Uma pesquisa realizada pela Universidade Estadual de Campinas (Unicamp) com 50 grávidas mostrou que a hidroginástica pode ajudar a diminuir as dores no parto, já que apenas 27% das pesquisadas que praticavam exercícios na água solicitou algum tipo de analgésico para dor durante as contrações.

Caminhada

A caminhada está entre as atividades mais democráticas, já que não é necessário estar matriculada em uma academia para praticá-la.

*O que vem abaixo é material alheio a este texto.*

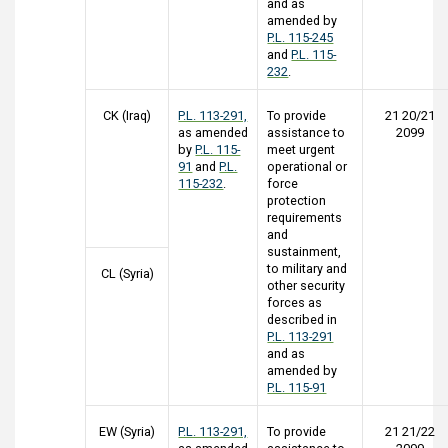
and as
amended by
P.L. 115-245
and
P.L. 115-
232
.
CK (Iraq)
P.L. 113-291,
To provide
21 20/21
as amended
assistance to
2099
by
P.L. 115-
meet urgent
91
and
P.L.
operational or
115-232
.
force
protection
requirements
and
sustainment,
to military and
CL (Syria)
other security
forces as
described in
P.L. 113-291
and as
amended by
P.L. 115-91
EW (Syria)
P.L. 113-291,
To provide
21 21/22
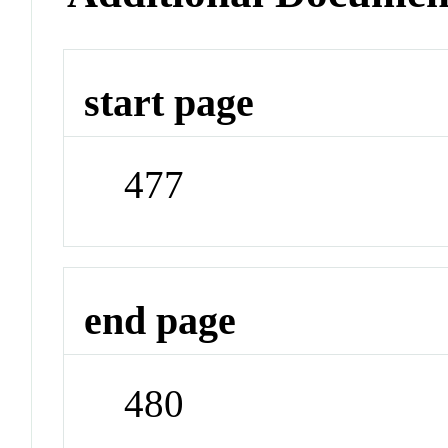
start page
477
end page
480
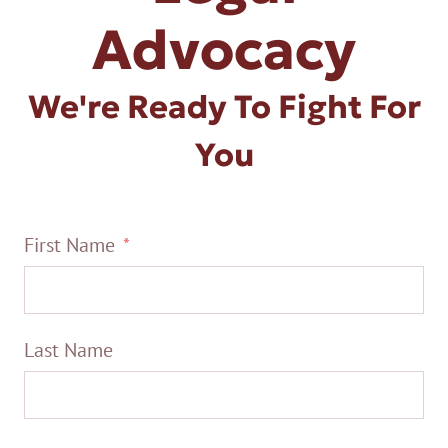
Advocacy
We're Ready To Fight For
You
First Name
Last Name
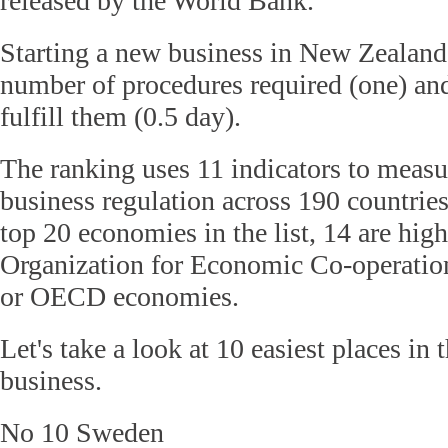
released by the World Bank.
Starting a new business in New Zealand 
number of procedures required (one) and
fulfill them (0.5 day).
The ranking uses 11 indicators to measu
business regulation across 190 countrie
top 20 economies in the list, 14 are hi
Organization for Economic Co-operati
or OECD
economies.
Let's take a look at 10 easiest places in 
business.
No 10 Sweden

“Após a liberação do obstetra, em geral, a gestante pode praticar exercícios físicos durante uma hora por dia, até 5 vezes por semana. O mais importante é respeitar a frequência cardíaca, que não deve ultrapassar 140bpm. Isso significa que é possível conversar com tranquilidade durante a caminhada.”, diz a professora de educação física Mariana Furtado, do Espaço Bella Gestante.

Musculação

A musculação não é contraindicada para gestantes. Bem orientada, fortalece os músculos, melhora a postura e diminui as dores nas costas, provenientes do peso da barriga. “Na musculação é possível trabalhar cada grupamento muscular de forma segura. Gestantes que nunca praticaram exercícios devem começar aos poucos, com 15, 20 minutos, avançando aos poucos. O ideal, sempre, é conciliar o trabalho muscular com atividades aeróbicas, como caminhada, hidroginástica e bicicleta ergométrica”, diz Luciana Flor.

Pilates

O exercício utiliza o próprio peso corporal para trabalhar diferentes grupamentos musculares. Apesar de parecer ser um exercício leve, o pilates não é indicado para todas as gestantes. “O pilates melhora a postura, evita dores lombares e fortalece os músculos das costas, preparando para o peso da barriga, mas só recomendamos para quem já praticava antes da gravidez. No pilates a gestante trabalhará o tempo todo com o abdômen contraído, o que pode gerar estresse desnecessário para quem nunca praticou”. Ou seja, quem deseja aproveitar os benefícios do pilates deve começar bem antes da gravidez. (blogpilates.com.br)

Yoga

A yoga trabalha corpo e mente, ajudando no relaxamento da gestante.  Assim como o pilates, a yoga trabalha o abdômen e só é recomendo para aquelas que praticavam antes da gravidez. Com o passar das semanas e o crescimento da barriga, ficará mais difícil fazer determinadas posturas, mas as academias já contam com programas específicos para gestantes.